I didn't go to Holly Hut because the shuttle guy said pickup [the day after tomorrow] is at 3 a.m., not 5 a.m. And 3 a.m. is pretty early, because the 4-hour trek to Holly Hut took me 6 hours with this *thick* backpack. I think it's about 18 kg or so. Because it was 14 kg at first, but that was without all the water and the stuff. So it's possible it's 18 kg. And then I have a tote bag, so it's heavy stuff. But I didn't go to Holly Hut because the third day is the longest. I think it's about 7 hours, they said. I thought it was 5 to 7 or 7 to 9, I can't remember. But yeah, if I just take one and a half times as long, I'll already be up, I don't know, 10 hours or so. And it's still dark at 5 a.m., and I'm not getting up at 4 a.m. No, I just refuse to do that.

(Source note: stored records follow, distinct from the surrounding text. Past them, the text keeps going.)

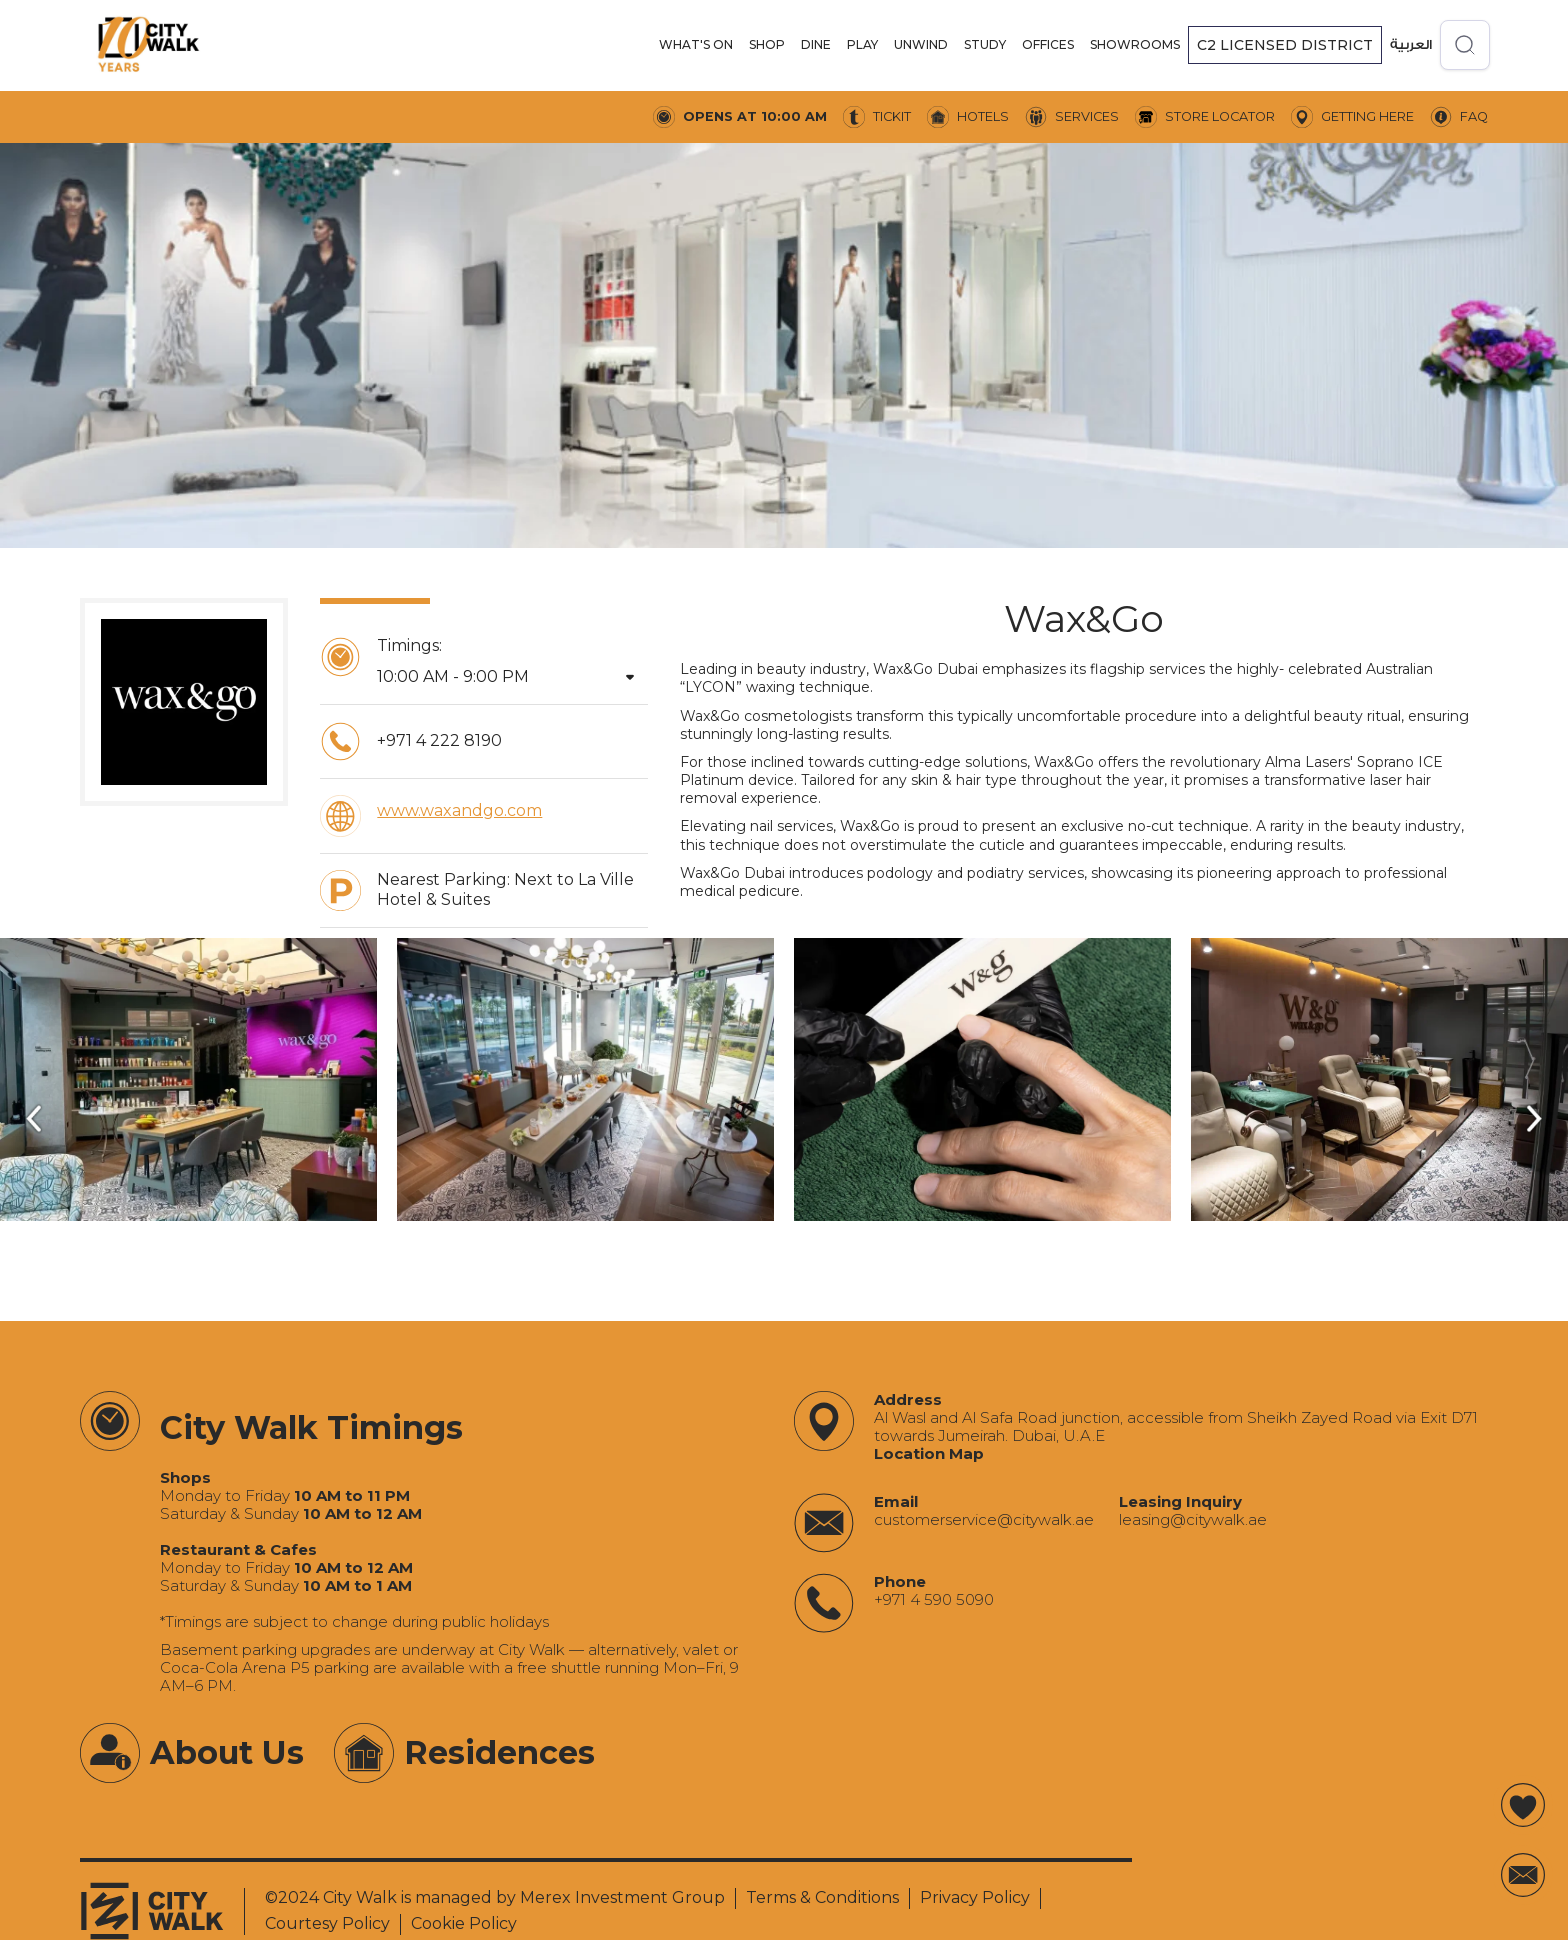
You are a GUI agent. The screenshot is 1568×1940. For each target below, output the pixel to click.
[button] (696, 45)
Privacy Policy (975, 1897)
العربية (1411, 44)
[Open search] (1465, 45)
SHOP (767, 44)
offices (1048, 44)
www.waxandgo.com (459, 810)
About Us (227, 1752)
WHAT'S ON (696, 44)
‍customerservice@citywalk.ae (984, 1520)
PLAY (862, 44)
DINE (816, 44)
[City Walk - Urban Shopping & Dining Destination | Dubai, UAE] (148, 45)
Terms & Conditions (822, 1897)
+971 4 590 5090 (934, 1600)
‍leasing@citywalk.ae (1193, 1520)
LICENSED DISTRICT (1285, 45)
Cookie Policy (464, 1923)
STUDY (985, 44)
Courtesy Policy (327, 1923)
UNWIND (921, 44)
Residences (499, 1752)
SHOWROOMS (1135, 44)
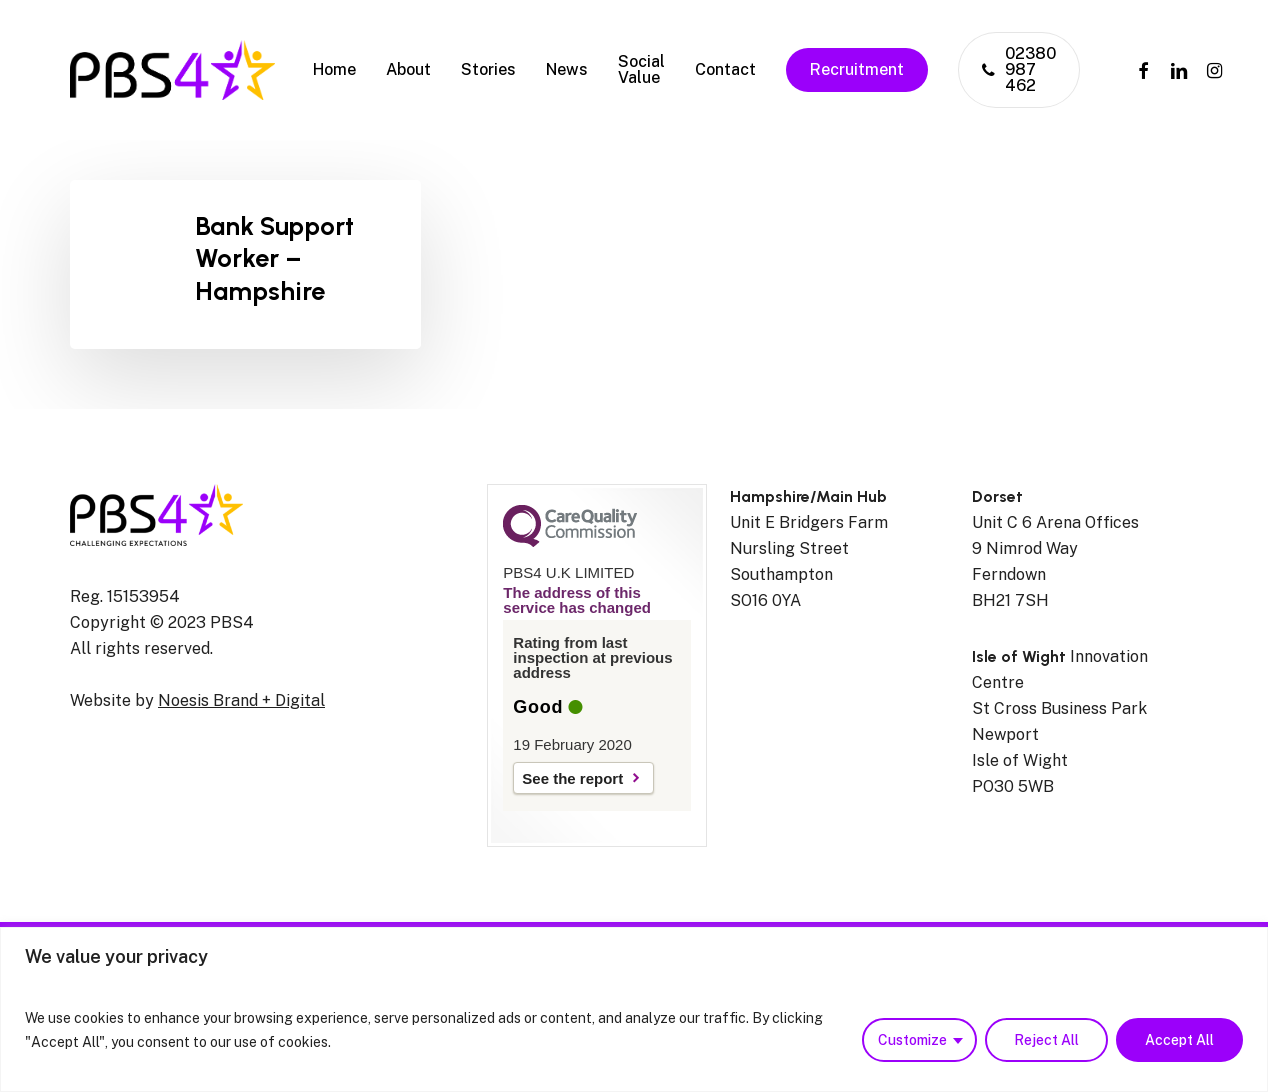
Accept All (1179, 1040)
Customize (912, 1040)
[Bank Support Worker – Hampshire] (245, 264)
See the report (572, 778)
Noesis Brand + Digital (241, 700)
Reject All (1046, 1040)
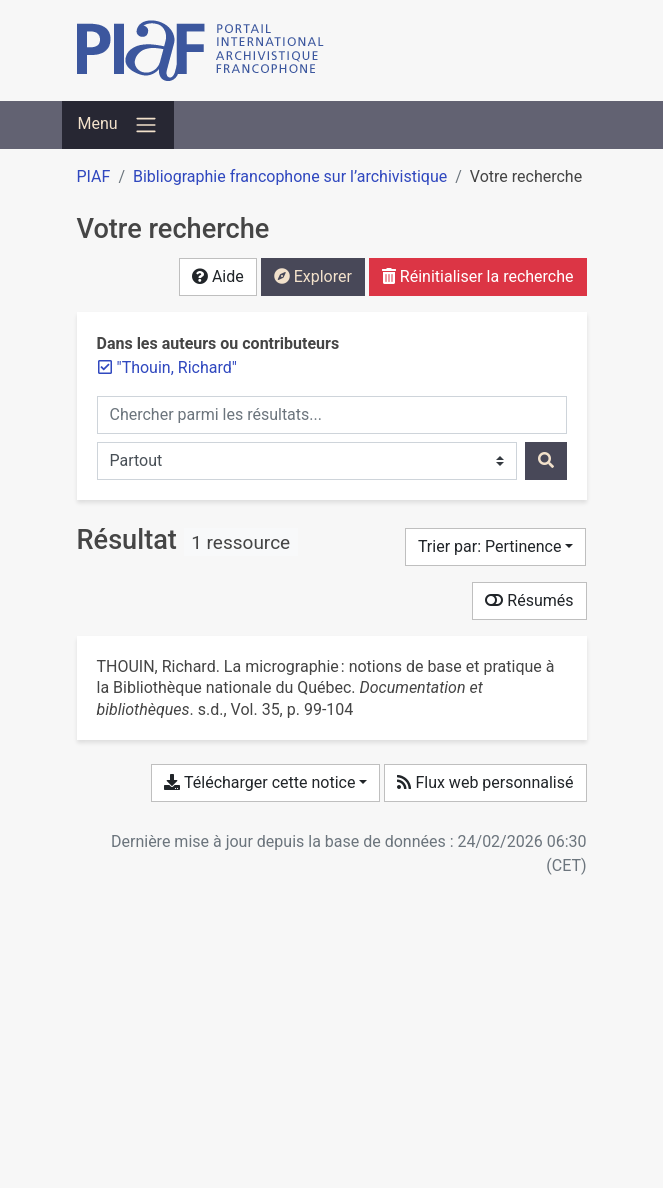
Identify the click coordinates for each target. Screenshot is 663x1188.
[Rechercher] (546, 461)
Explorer (313, 276)
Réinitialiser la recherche (478, 276)
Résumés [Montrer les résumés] (529, 600)
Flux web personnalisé (485, 782)
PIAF (94, 176)
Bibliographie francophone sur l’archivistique (290, 176)
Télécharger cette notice (259, 782)
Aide (218, 276)
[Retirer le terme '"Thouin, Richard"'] (177, 367)
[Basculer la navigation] (118, 125)
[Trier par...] (496, 547)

So I walk on to the Puakai Hut. The woman at the visitor center said if the river to the Holly Hut gets too high from rain, they shouldn't walk through it, which is possible after a lot of rain. There were two other people there, and they came back and said, yes, the river was up to half my thighs, so that's quite high. I think it's dry now. But I thought, it's an extra two hours to the Puakai Hut, and it was about 4 o'clock when I got to the Holly Hut. It's 6 o'clock now, so I'm not there yet. I'm taking a few breaks because my back is cracking and breaking, and, well, it's not cracking, but ouch. The woman said there were all these cancellations due to the weather, so there's room at the Puakai Hut. Otherwise, if there's no room, I'll just tell those people, can I please please please just sleep here? I don't even need a bed. I have my mat. I just need the ground. Is that okay? Thank you, thank you, thank you.

And then I can just take my time tomorrow, either the second or the last trip. And then yes, I'll be at the visitor center a day earlier, but there's a campground there. So I can celebrate New Year's at that campground. Yes, I'd actually prefer New Year's in New Plymouth, but I'm not going to catch that 3 a.m. shuttle. It just won't work. I don't know how they came up with that, because then you'd have to leave in the middle of the night. Or walk at a ridiculous pace, but with 18 kg on my back, it's a bit heavy, isn't it? So yeah, that. Small update. But I'm going to move on, I think.

Bye!

A nice, varied trail, sometimes smooth, sometimes rocky. 44 steps along the way, which is great for a 19 kg backpack.

Reached the hut! Shoes and socks by the stove. Lots of progress made!


The hut in daylight: kitchen and bunk beds


Day 2 – The weather was awful, so I waited until 11 a.m. for it to improve. Well, better, improved…

Back there was a lot of forest, and some rivers.

Reached a road, 9 hours of walking, reached the last hut just before dark!